The former distance will allow for 123 and the latter 111 trees to the hectare. They should be lined out with the greatest regularity, so as to admit at all times of cross plowing and cultivation as desired.
From this time forward the treatment is one of cultural and manurial routine.
Annual plowings should not be dispensed with during the life of the plantation. These plowings may be relatively shallow, sufficient to cover under the green manures and crops that are made an indispensable condition to the continued profitable conduct of the industry. Nothing is to be gained by the removal of the earliest flowering spikes. Flowering is the congestion of sap at a special point which, if the grower could control it, he would wish to direct, in the case of young plants, to the building up of leaf and wood. Cutting the inflorescence of the cocoanut results in profuse bleeding and, unless this be checked by the use of a powerful styptic or otherwise, it is doubtful if the desired end would be accomplished. The earlier crops of nuts should all be taken with extension cutters or from ladders. No shoulders for climbing should be cut in any tree, the stem of which has not become dense, hard, and woody. Cut when the wood is the least bit succulent, they become inviting points of attack for borers.
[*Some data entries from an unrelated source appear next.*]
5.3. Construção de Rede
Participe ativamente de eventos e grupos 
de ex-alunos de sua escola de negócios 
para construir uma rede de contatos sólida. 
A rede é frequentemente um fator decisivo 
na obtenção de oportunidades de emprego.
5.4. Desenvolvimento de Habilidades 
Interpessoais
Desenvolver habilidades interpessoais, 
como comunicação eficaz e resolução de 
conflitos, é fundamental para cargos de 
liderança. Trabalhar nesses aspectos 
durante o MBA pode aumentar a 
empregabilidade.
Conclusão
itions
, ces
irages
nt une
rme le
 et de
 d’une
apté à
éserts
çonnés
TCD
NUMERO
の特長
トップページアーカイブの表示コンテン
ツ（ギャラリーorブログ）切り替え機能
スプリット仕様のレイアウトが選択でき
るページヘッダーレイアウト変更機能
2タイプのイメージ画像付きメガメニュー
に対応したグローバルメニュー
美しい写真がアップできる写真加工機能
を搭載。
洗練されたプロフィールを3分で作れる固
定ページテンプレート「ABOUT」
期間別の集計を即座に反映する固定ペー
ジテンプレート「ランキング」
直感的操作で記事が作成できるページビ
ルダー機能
With these reservations, there is everything to commend the practice of shouldering the tree, as offering the safest, most expeditious and economical way of making it possible to climb and secure the harvest. It is, of course, understood that the cuts should be made sloping outward, so as not to collect moisture and invite decay, and no larger than is strictly necessary for the purpose.
Manuring.[1]
The manuring problem must be met and solved by the best resources at our command. The writer has had pointed out hundred of trees that, wholly guiltless of any direct application of manure, have borne excellent crops for many successive years; but he has also seen hundreds of others in their very prime, at thirty years, which once produced a hundred select nuts per year, now producing fluctuating and uncertain crops of fifteen to thirty inferior fruits.
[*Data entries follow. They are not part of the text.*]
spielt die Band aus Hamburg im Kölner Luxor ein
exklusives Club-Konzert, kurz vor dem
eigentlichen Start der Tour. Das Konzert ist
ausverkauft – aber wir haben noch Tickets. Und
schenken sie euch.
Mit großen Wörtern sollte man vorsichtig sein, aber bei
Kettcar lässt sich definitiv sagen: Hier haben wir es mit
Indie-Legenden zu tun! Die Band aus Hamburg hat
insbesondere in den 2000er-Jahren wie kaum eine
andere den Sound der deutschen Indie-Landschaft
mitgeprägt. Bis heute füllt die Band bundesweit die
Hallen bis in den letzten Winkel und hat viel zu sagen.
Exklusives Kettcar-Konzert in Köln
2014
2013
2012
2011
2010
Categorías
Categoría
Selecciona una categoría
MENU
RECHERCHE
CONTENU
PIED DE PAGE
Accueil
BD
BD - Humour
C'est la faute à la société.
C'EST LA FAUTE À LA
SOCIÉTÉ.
Time and again native growers have told me of the large and uniformly continuous crops of nuts from the trees immediately overshadowing their dwellings and, although some have attributed this to a sentimental appreciation and gratitude on the part of the palm at being made one of the family of the owner, a few were sensible enough to realize that it came of the opportunity that those particular trees had to get the manurial benefit of the household sewage and waste.
Yet, the lesson is still unlearned and, after much diligent inquiry, I have yet to find a nut grower in the Philippines who at any time (except at planting) makes direct and systematic application of manure to his trees.